Relation between linear expansion and temprature co-efficiet of resistance
Answers
we will find the relation for small temperature changes.
resistance R = ρ L / A
coefficient of linear expansion = α
length of conductor: L = L₀ ( 1 + α ΔT) ΔL = α L₀ ΔT
β = coefficient of expansion in area : = 2 α
Area of cross section: A = A₀ (1+ 2 α ΔT) ΔA = 2α A₀ ΔT
Resistivity ρ = ρ₀ (1 + Aρ ΔT) Δρ = ρ₀ Aρ ΔT
Resistance R = R₀ (1 + Ar ΔT) : ΔR = Ar R₀ ΔT
If ΔA = 2 α ΔT is very small then, and for small ΔT,
R₀ = ρ₀ L₀ / A₀
R = ρ₀ (1 + Aρ ΔT) L₀ (1 + α ΔT) / [ A₀ (1 + 2 α ΔT) ]
= (ρ₀ L₀ / A₀) (1 + Aρ ΔT) (1 + α ΔT) (1 - 2 α ΔT)

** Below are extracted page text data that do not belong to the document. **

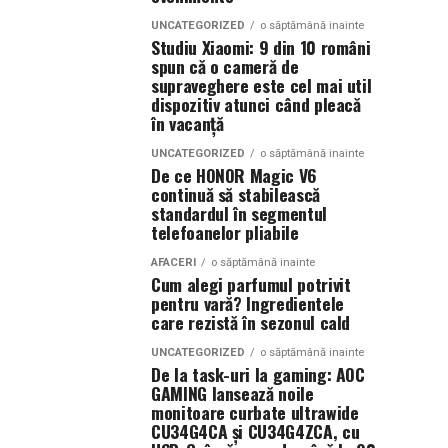
UNCATEGORIZED
o săptămână inainte
Studiu Xiaomi: 9 din 10 români
spun că o cameră de
supraveghere este cel mai util
dispozitiv atunci când pleacă
în vacanță
UNCATEGORIZED
o săptămână inainte
De ce HONOR Magic V6
continuă să stabilească
standardul în segmentul
telefoanelor pliabile
AFACERI
o săptămână inainte
Cum alegi parfumul potrivit
pentru vară? Ingredientele
care rezistă în sezonul cald
UNCATEGORIZED
o săptămână inainte
De la task-uri la gaming: AOC
GAMING lansează noile
monitoare curbate ultrawide
CU34G4CA și CU34G4ZCA, cu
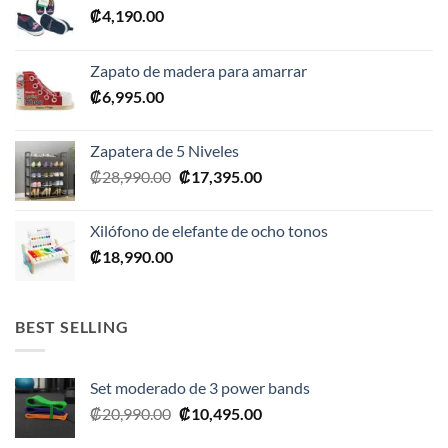
₡
4,190.00
Zapato de madera para amarrar
₡
6,995.00
Zapatera de 5 Niveles
El
El
₡
28,990.00
₡
17,395.00
precio
precio
original
actual
Xilófono de elefante de ocho tonos
era:
es:
₡
18,990.00
₡28,990.00.
₡17,395.00.
BEST SELLING
Set moderado de 3 power bands
El
El
₡
20,990.00
₡
10,495.00
precio
precio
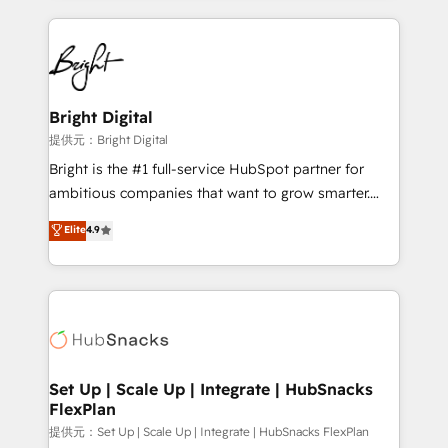
Growth-Driven Design Agency of the Year 🏆2015
automation, integration, and AI innovation to deliver
Became the 5th Agency to reach Diamond 🏆2014
lasting impact. We specialize in: • Turnkey and end-
HubSpot COS Performance Award 🏆2014 HubSpot
to-end HubSpot implementations • Onboarding for
COS Design Award 🏆2013 HubSpot Marketplace
Sales, Service, Marketing & Content Hubs • AI voice
Provider of the Year 🏆2011 Became a HubSpot
and chat agents, predictive automation, and smart
Bright Digital
Partner 📆Founded in 1997
workflows • Salesforce + HubSpot integration •
提供元：Bright Digital
RevOps and AI-driven sales enablement • Website
Bright is the #1 full-service HubSpot partner for
design and CMS development • ERP integration: SAP,
ambitious companies that want to grow smarter.
NetSuite, Microsoft Dynamics, … • Data cleansing
From HubSpot onboarding, to training, from
Elite
4.9
and CRM migration from any platform •
developing a new website to lead generation and
Client/member portals built on HubSpot • Custom
digital marketing; we do it all (and with great
and complex integrations: SAM.gov, GovWin,
results)! In short, our services include: - HubSpot
QuickBooks, PandaDoc, ClickUp, Shopify, Mapsly,
consultancy: onboarding, training, data migration -
WooCommerce, BuilderTrend, and more Experience
HubSpot development: websites, custom modules,
the difference — reach out to see how AI + HubSpot
integrations - Marketing & sales solutions: digital
can transform your business.
marketing, advertising, campaigns, content and
Set Up | Scale Up | Integrate | HubSnacks
FlexPlan
design We connect people, data and technology to
improve customer experiences. With our bright
提供元：Set Up | Scale Up | Integrate | HubSnacks FlexPlan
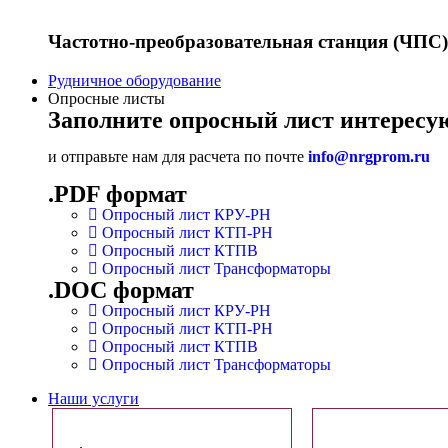
Частотно-преобразовательная станция (ЧПС)
Рудничное оборудование
Опросные листы
Заполните опросный лист интересу
и отправьте нам для расчета по почте
info@nrgprom.ru
.PDF формат
Опросный лист КРУ-РН
Опросный лист КТП-РН
Опросный лист КТПВ
Опросный лист Трансформаторы
.DOC формат
Опросный лист КРУ-РН
Опросный лист КТП-РН
Опросный лист КТПВ
Опросный лист Трансформаторы
Наши услуги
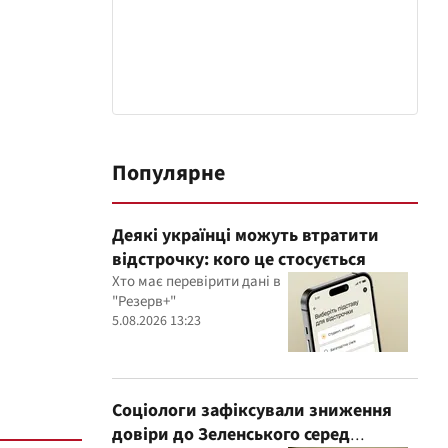
Популярне
Деякі українці можуть втратити
відстрочку: кого це стосується
Хто має перевірити дані в
"Резерв+"
5.08.2026 13:23
Соціологи зафіксували зниження
довіри до Зеленського серед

= R₀ (1 + Aρ ΔT) (1 - α ΔT) ignoring the 2 α² ΔT² term
= R₀ [ 1 + (Aρ - α) ΔT ] ignoring the Aρ α ΔT² term
Ar = (Aρ - α)
If the conductor does not expand, then the value of coefficient of resistance is same as the coefficient of resistivity. But as the area of cross section increases with temperature, the coefficient decreases by α.